BayesianDataFusion.jl package

This gives reference and examples for BayesianDataFusion.jl.

Features

BayesianDataFusion.jl provides parallel and highly optimized implementation for

Bayesian Probabilistic Matrix Factorization (BPMF)
Bayesian Probabilistic Tensor Factorization (BPTF)
Macau - Bayesian Multi-relational Factorization with Side Information

These methods allow to predict unobserved values in the matrices (or tensors). Since they are all Bayesian methods we can also measure the uncertainty of the predictions. BPMF and BPTF are special cases of Macau. Macau adds

use of entity side information to improve factorization (e.g, user and/or movie features for factorizing movie ratings)
use of relation side information to improve factorization (e.g., data about when user went to see particular movie)
factorization of several matrices (and tensors) for an entity simultaneously.
Macau can handle high dimensional side-information, e.g., 1,000,000-dimensional user features.

Installation

Inside Julia:

Pkg.clone("https://github.com/jaak-s/BayesianDataFusion.jl.git")

Examples

Next we give simple examples of using Macau for movie ratings prediction from MovieLens data, which is included in the BayesianDataFusion package.

MovieLens

We will use macau function to factorize (incompletely observed) matrix of movie ratings with side information for both users and movies. The side information contains basic features about users like age group and gender and genre information for movies. To run the example first install Julia library for reading matlab files

Pkg.add("MAT")

Example code

using BayesianDataFusion
using MAT
## load and setup data
pkgdir = Pkg.dir("BayesianDataFusion")
data   = matread("$pkgdir/data/movielens_1m.mat")
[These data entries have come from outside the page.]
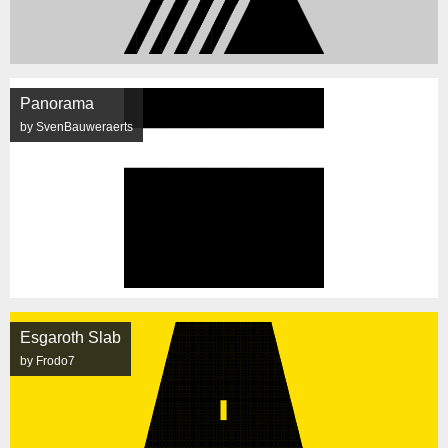
Panorama
by SvenBauweraerts
Esgaroth Slab
by Frodo7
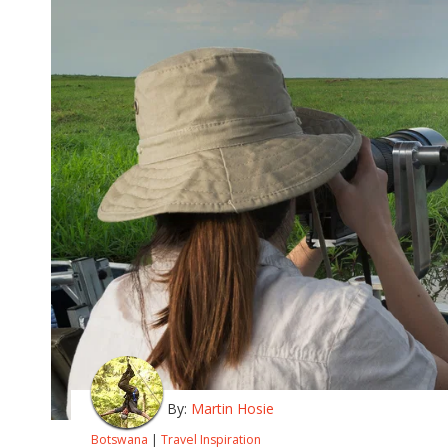
By:
Martin Hosie
Botswana
|
Travel Inspiration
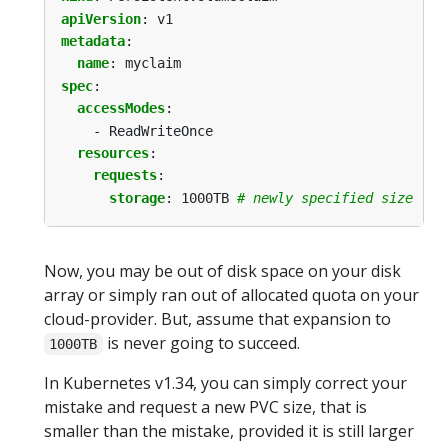
apiVersion
:
v1
metadata
:
name
:
myclaim
spec
:
accessModes
:
- ReadWriteOnce
resources
:
requests
:
storage
:
1000TB
# newly specified size - b
Now, you may be out of disk space on your disk
array or simply ran out of allocated quota on your
cloud-provider. But, assume that expansion to
is never going to succeed.
1000TB
In Kubernetes v1.34, you can simply correct your
mistake and request a new PVC size, that is
smaller than the mistake, provided it is still larger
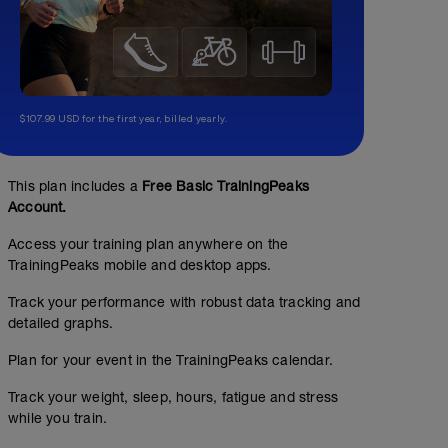
$107.99 USD for the first year, billed yearly.
This plan includes a
Free Basic TrainingPeaks
Account.
Access your training plan anywhere on the
TrainingPeaks mobile and desktop apps.
Track your performance with robust data tracking and
detailed graphs.
Plan for your event in the TrainingPeaks calendar.
Track your weight, sleep, hours, fatigue and stress
while you train.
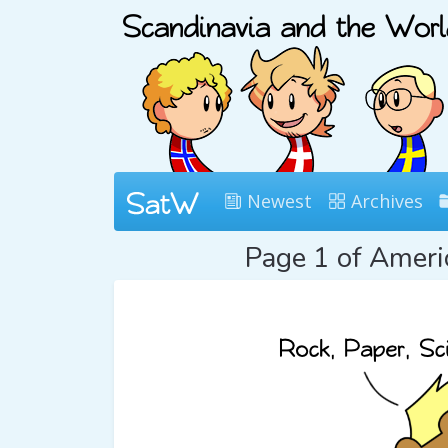
Newest
Archives
Page 1 of Amer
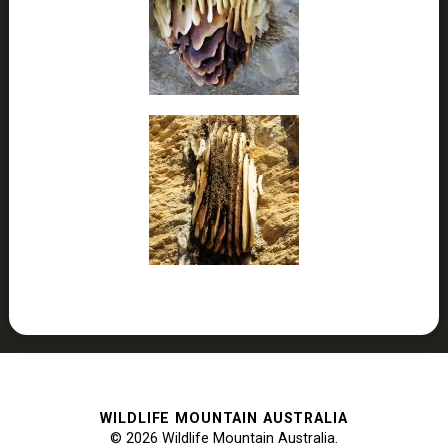
WILDLIFE MOUNTAIN AUSTRALIA
© 2026 Wildlife Mountain Australia.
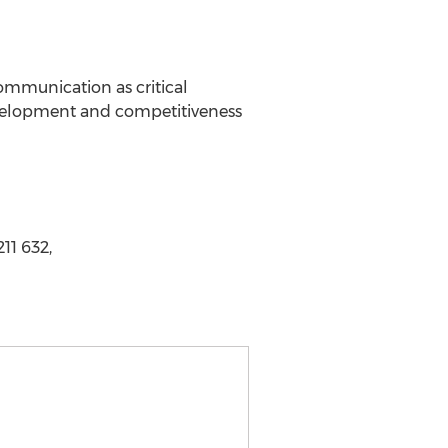
ommunication as critical
evelopment and competitiveness
11 632,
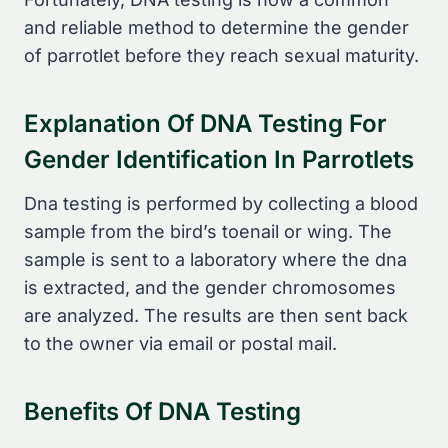
and reliable method to determine the gender
of parrotlet before they reach sexual maturity.
Explanation Of DNA Testing For
Gender Identification In Parrotlets
Dna testing is performed by collecting a blood
sample from the bird’s toenail or wing. The
sample is sent to a laboratory where the dna
is extracted, and the gender chromosomes
are analyzed. The results are then sent back
to the owner via email or postal mail.
Benefits Of DNA Testing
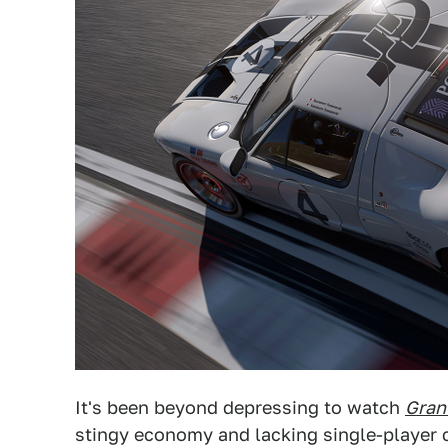
It's been beyond depressing to watch
Gran
stingy economy and lacking single-player c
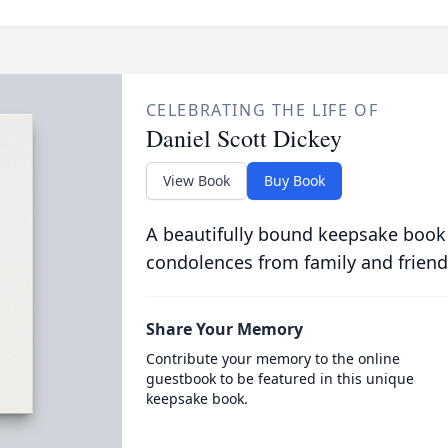
CELEBRATING THE LIFE OF
Daniel Scott Dickey
View Book
Buy Book
A beautifully bound keepsake book
condolences from family and friend
Share Your Memory
Contribute your memory to the online
guestbook to be featured in this unique
keepsake book.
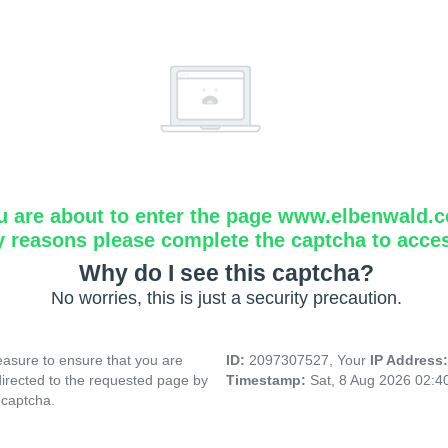
u are about to enter the page www.elbenwald.
y reasons please complete the captcha to acce
Why do I see this captcha?
No worries, this is just a security precaution.
asure to ensure that you are
ID:
2097307527, Your
IP Address
directed to the requested page by
Timestamp:
Sat, 8 Aug 2026 02:
 captcha.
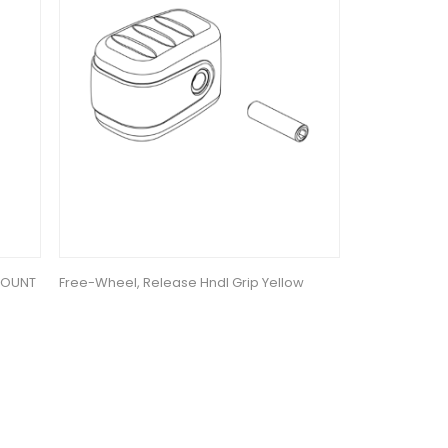
MOUNT
Free-Wheel, Release Hndl Grip Yellow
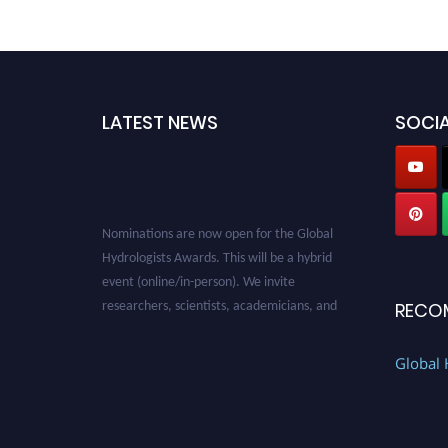
LATEST NEWS
SOCIA
Nominations are now open for the Global
Hydrologists Awards. This will be a hybrid
event (online/in-person). We invite
researchers, scientists, academicians, and
RECO
professionals to submit their CVs for
recognition on or before 28th August 2026 and
Global 
avail the early bird 50% discount offer. Don’t
miss this chance to showcase your work on a
global platform. Apply now at
https://hydrologists.net/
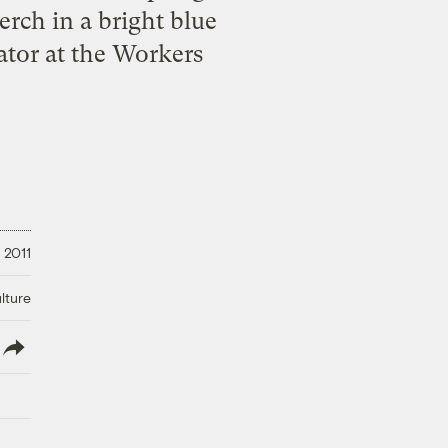
rch in a bright blue
ator at the Workers
 2011
lture
lish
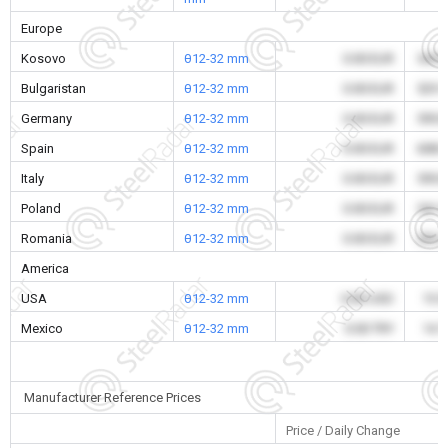
Europe
Kosovo
θ12-32 mm
0.00 EUR
545.
Bulgaristan
θ12-32 mm
0.00 EUR
529.
Germany
θ12-32 mm
0.00 EUR
595.
Spain
θ12-32 mm
0.00 EUR
608.
Italy
θ12-32 mm
0.00 EUR
595.
Poland
θ12-32 mm
0.00 EUR
541.
Romania
θ12-32 mm
0.00 EUR
533.
America
USA
θ12-32 mm
0.00 USD
15.
Mexico
θ12-32 mm
0.00 TRY
14.
Manufacturer Reference Prices
Price / Daily Change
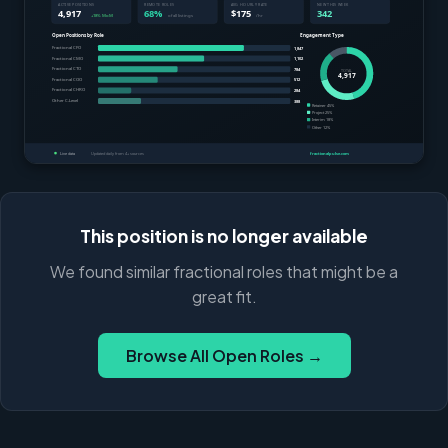
This position is no longer available
We found similar fractional roles that might be a
great fit.
Browse All Open Roles →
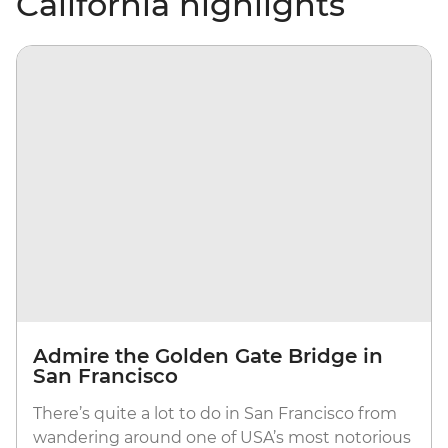
California highlights
Admire the Golden Gate Bridge in
San Francisco
There’s quite a lot to do in San Francisco from
wandering around one of USA’s most notorious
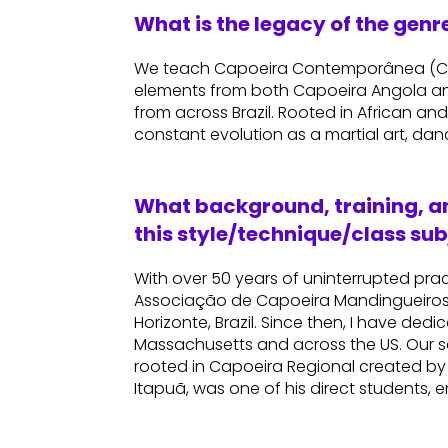
What is the legacy of the gen
We teach Capoeira Contemporânea (Con
elements from both Capoeira Angola an
from across Brazil. Rooted in African and 
constant evolution as a martial art, dan
What background, training, an
this style/technique/class sub
With over 50 years of uninterrupted pra
Associação de Capoeira Mandingueiros 
Horizonte, Brazil. Since then, I have ded
Massachusetts and across the US. Our
rooted in Capoeira Regional created by
Itapuã, was one of his direct students,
## setup entities, assigning side information through optional argument F
users  = Entity("users",  F=data["Fu"]);
movies = Entity("movies", F=data["Fv"]);

## setup the relation between users and movies, data from sparse matrix data["X"]
## first element in '[users, movies]' corresponds to rows and second to columns of data["X"]
ratings = Relation(data["X"], "ratings", [users, movies], class_cut = 2.5);

## assign 500,000 of the observed ratings randomly to the test set
assignToTest!(ratings, 500_000)

## precision of the ratings to 1.5 (i.e., variance of 1/1.5)
setPrecision!(ratings, 1.5)

## the model (with only one relation)
RD = RelationData(ratings)

## run Gibbs sampler of Macau with 10 latent dimensions, total of 100 burnin and 400 posterior samples
result = macau(RD, burnin=100, psamples=400, clamp=[1.0, 5.0], num_latent=10)

This model has only a single relation ratings between entities users and movies. We use precision 1.5, which is known to be a good estimate of movie rating noise. The optional parameter clamp=[1.0, 5.0] to macau thresholds the predictions to be between 1.0 and 5.0. To build a model with larger latent dimension use, for example, num_latent=30.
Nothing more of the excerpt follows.